The awards for the 2013 Major League Baseball season wrapped up on Thursday and the Pittsburgh Pirates continued what was a spectacular season for the organization.
As many expected, that season was rewarded with some additional hardware as Pirates’ center fielder Andrew McCutchen was named the National League’s Most Valuable Player, the first Pirates player to win the award since Barry Bonds accomplished the feat over 20 years ago.
The vote was expected to be one of the closest ones of all-time, but McCutchen won in a landslide, reeling in 28 of the potential 30 first-place votes. His 409 total points in the voting outdistanced second place finisher Paul Goldschmidt (242) by a large margin.
McCutchen was the face of a franchise that broke a 20-year losing streak and made the postseason for the first time since 1992.

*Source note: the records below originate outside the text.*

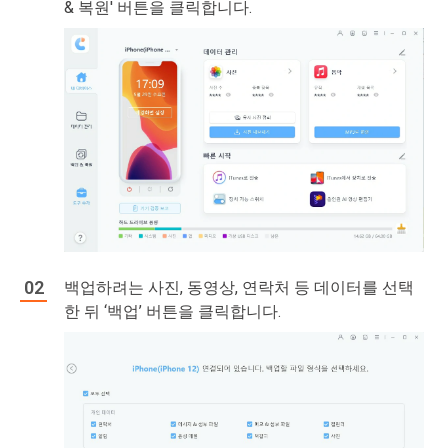
& 복원' 버튼을 클릭합니다.
백업하려는 사진, 동영상, 연락처 등 데이터를 선택
한 뒤 ‘백업’ 버튼을 클릭합니다.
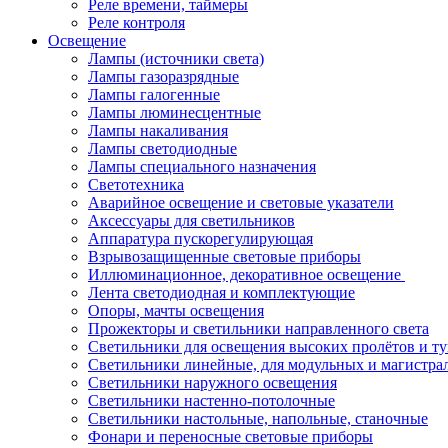
Реле времени, таймеры
Реле контроля
Освещение
Лампы (источники света)
Лампы газоразрядные
Лампы галогенные
Лампы люминесцентные
Лампы накаливания
Лампы светодиодные
Лампы специального назначения
Светотехника
Аварийное освещение и световые указатели
Аксессуары для светильников
Аппаратура пускорегулирующая
Взрывозащищенные световые приборы
Иллюминационное, декоративное освещение
Лента светодиодная и комплектующие
Опоры, мачты освещения
Прожекторы и светильники направленного света
Светильники для освещения высоких пролётов и т
Светильники линейные, для модульных и магистра
Светильники наружного освещения
Светильники настенно-потолочные
Светильники настольные, напольные, станочные
Фонари и переносные световые приборы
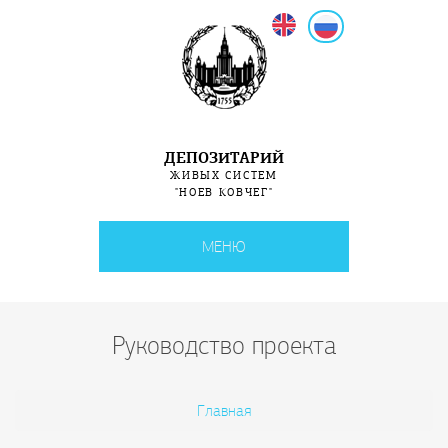
English
Русский
ДЕПОЗИТАРИЙ
ЖИВЫХ СИСТЕМ
"НОЕВ КОВЧЕГ"
МЕНЮ
Руководство проекта
Вы здесь
Главная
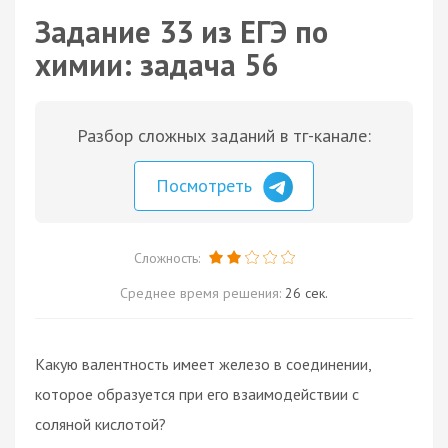
Задание 33 из ЕГЭ по
химии: задача 56
Разбор сложных заданий в тг-канале:
Посмотреть
Сложность:
Среднее время решения:
26 сек.
Какую валентность имеет железо в соединении,
которое образуется при его взаимодействии с
соляной кислотой?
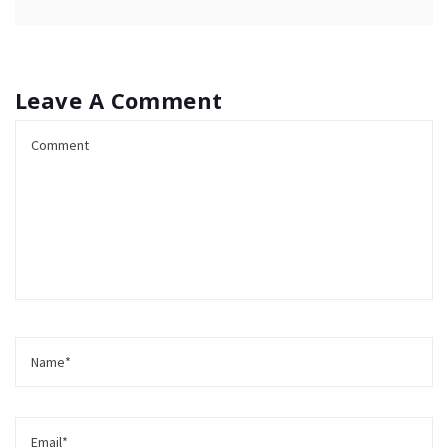
Leave A Comment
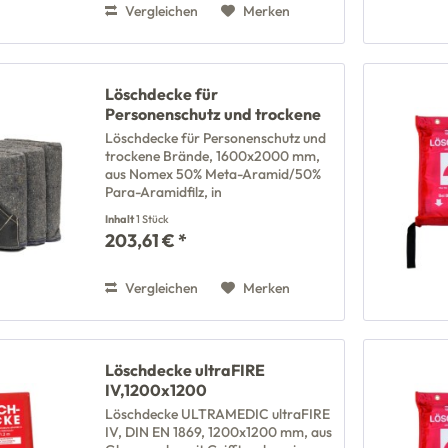
Vergleichen
Merken
Löschdecke für
Personenschutz und trockene
Brände
Löschdecke für Personenschutz und
trockene Brände, 1600x2000 mm,
aus Nomex 50% Meta-Aramid/50%
Para-Aramidfilz, in
Aufbewahrungstasche aus
Inhalt
1 Stück
Baumwolle
203,61 € *
Vergleichen
Merken
Löschdecke ultraFIRE
IV,1200x1200
mm,Kunststoffbox
Löschdecke ULTRAMEDIC ultraFIRE
IV, DIN EN 1869, 1200x1200 mm, aus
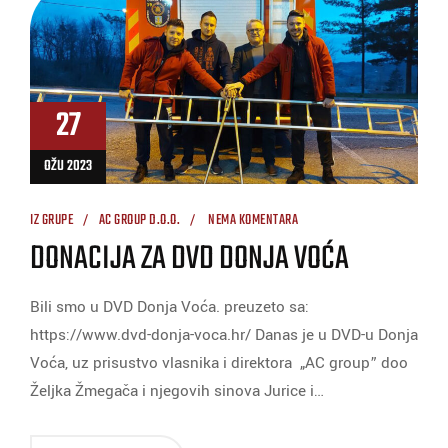
27
OŽU 2023
IZ GRUPE
AC GROUP D.O.O.
NEMA KOMENTARA
DONACIJA ZA DVD DONJA VOĆA
Bili smo u DVD Donja Voća. preuzeto sa:
https://www.dvd-donja-voca.hr/ Danas je u DVD-u Donja
Voća, uz prisustvo vlasnika i direktora „AC group” doo
Željka Žmegača i njegovih sinova Jurice i…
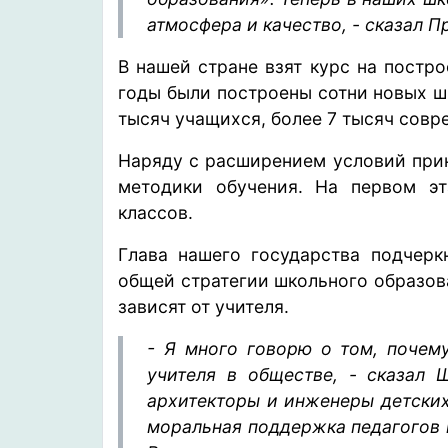
атмосфера и качество, - сказал П
В нашей стране взят курс на постр
годы были построены сотни новых ш
тысяч учащихся, более 7 тысяч сов
Наряду с расширением условий при
методики обучения. На первом эт
классов.
Глава нашего государства подчерк
общей стратегии школьного образов
зависят от учителя.
- Я много говорю о том, почем
учителя в обществе, - сказал 
архитекторы и инженеры детских
моральная поддержка педагогов 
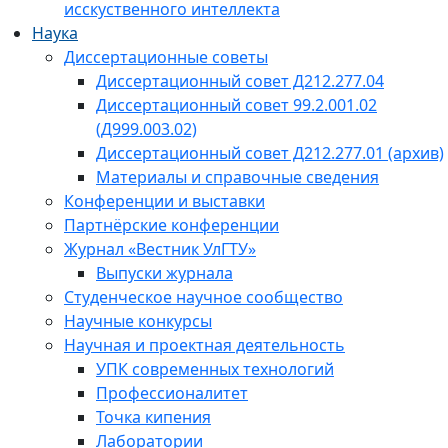
исскуственного интеллекта
Наука
Диссертационные советы
Диссертационный совет Д212.277.04
Диссертационный совет 99.2.001.02
(Д999.003.02)
Диссертационный совет Д212.277.01 (архив)
Материалы и справочные сведения
Конференции и выставки
Партнёрские конференции
Журнал «Вестник УлГТУ»
Выпуски журнала
Студенческое научное сообщество
Научные конкурсы
Научная и проектная деятельность
УПК современных технологий
Профессионалитет
Точка кипения
Лаборатории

His season spoke for itself.
McCutchen, 27, made his third consecutive All-Star team in his fifth season in the majors. He played in 157 games and hit .317 with a .404 on-base percentage and a .508 slugging percentage. Cutch hit 21 homers and stole 27 bases and earned his second consecutive Silver Slugger award.
Those numbers are strong on their own, but they look even better when compared to the rest of the league.

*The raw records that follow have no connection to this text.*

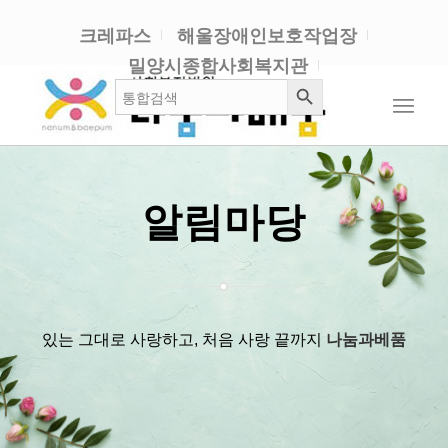
크레파스
해울장애인보호작업장
밀양시종합사회복지관
검색 버튼
검
색:
알림마당
있는 그대로 사랑하고, 처음 사랑 끝까지
나눔과베품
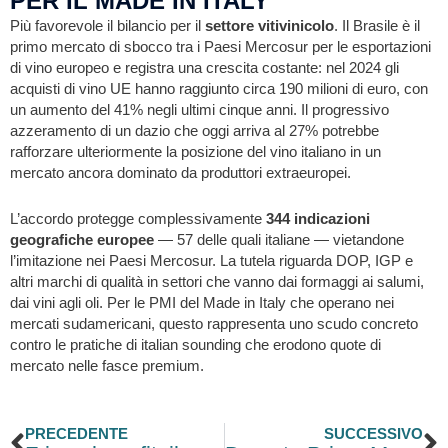
PER IL MADE IN ITALY
Più favorevole il bilancio per il
settore vitivinicolo
. Il Brasile è il
primo mercato di sbocco tra i Paesi Mercosur per le esportazioni
di vino europeo e registra una crescita costante: nel 2024 gli
acquisti di vino UE hanno raggiunto circa 190 milioni di euro, con
un aumento del 41% negli ultimi cinque anni. Il progressivo
azzeramento di un dazio che oggi arriva al 27% potrebbe
rafforzare ulteriormente la posizione del vino italiano in un
mercato ancora dominato da produttori extraeuropei.
L’accordo protegge complessivamente
344 indicazioni
geografiche europee
— 57 delle quali italiane — vietandone
l’imitazione nei Paesi Mercosur. La tutela riguarda DOP, IGP e
altri marchi di qualità in settori che vanno dai formaggi ai salumi,
dai vini agli oli. Per le PMI del Made in Italy che operano nei
mercati sudamericani, questo rappresenta uno scudo concreto
contro le pratiche di italian sounding che erodono quote di
mercato nelle fasce premium.
Precedente
S
PRECEDENTE
SUCCESSIVO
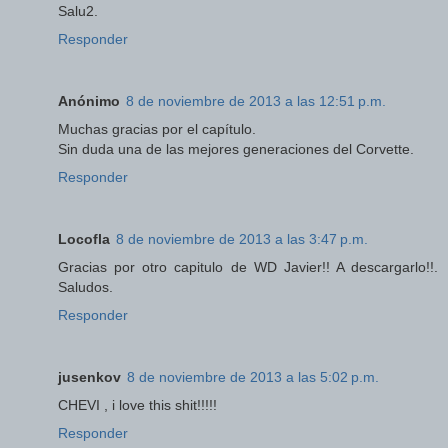
Salu2.
Responder
Anónimo
8 de noviembre de 2013 a las 12:51 p.m.
Muchas gracias por el capítulo.
Sin duda una de las mejores generaciones del Corvette.
Responder
Locofla
8 de noviembre de 2013 a las 3:47 p.m.
Gracias por otro capitulo de WD Javier!! A descargarlo!!.
Saludos.
Responder
jusenkov
8 de noviembre de 2013 a las 5:02 p.m.
CHEVI , i love this shit!!!!!
Responder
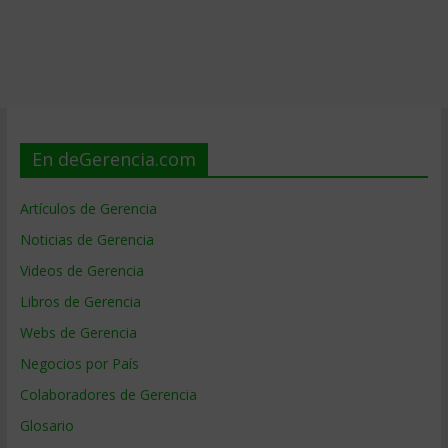
En deGerencia.com
Artículos de Gerencia
Noticias de Gerencia
Videos de Gerencia
Libros de Gerencia
Webs de Gerencia
Negocios por País
Colaboradores de Gerencia
Glosario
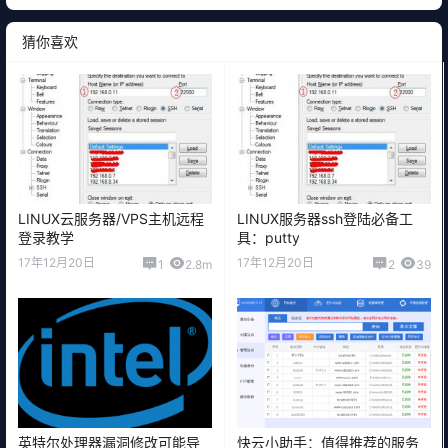
猜你喜欢
LINUX云服务器/VPS主机远程
LINUX服务器ssh登陆必备工
登录教学
具：putty
17年12月20日
17年12月20日
1
2.8m
2
39
英特尔处理器漏洞修改可能导
快云小助手：值得推荐的服务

McCutchen ranked seventh in the NL in average, third in on-base percentage, sixth in slugging percentage, seventh in doubles, fourth in walks and sixth in steals.
In addition to the traditional numbers, Cutch had an impressive .911 OPS and 8.2 WAR, ranking among the tops in baseball in each category.
Unlike in 2012 where McCutchen and the Pirates slumped down the stretch, Cutch had a big second half and was a major factor in the Bucs making the postseason.
Members of the Baseball Writers’ Association of America voted for the award before the playoffs began, and McCutchen, Goldschmidt and Yadier Molina were named finalists last week.